Work task: Give the entries back exactly, dropping each image.

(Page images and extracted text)
⟨

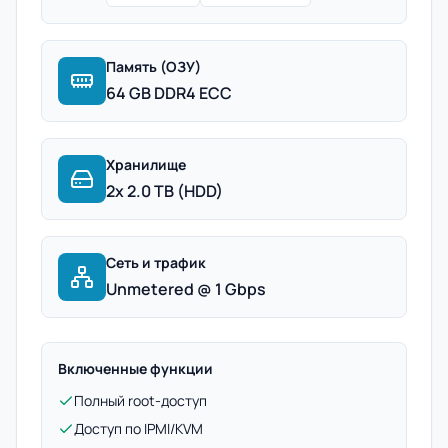
Память (ОЗУ)
64 GB DDR4 ECC
Хранилище
2x 2.0 TB (HDD)
Сеть и трафик
Unmetered @ 1 Gbps
Включенные функции
Полный root-доступ
Доступ по IPMI/KVM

⟩

Your solution:
Память (ОЗУ)
64 GB DDR4 ECC
Хранилище
2x 2.0 TB (HDD)
Сеть и трафик
Unmetered @ 1 Gbps
Включенные функции
Полный root-доступ
Доступ по IPMI/KVM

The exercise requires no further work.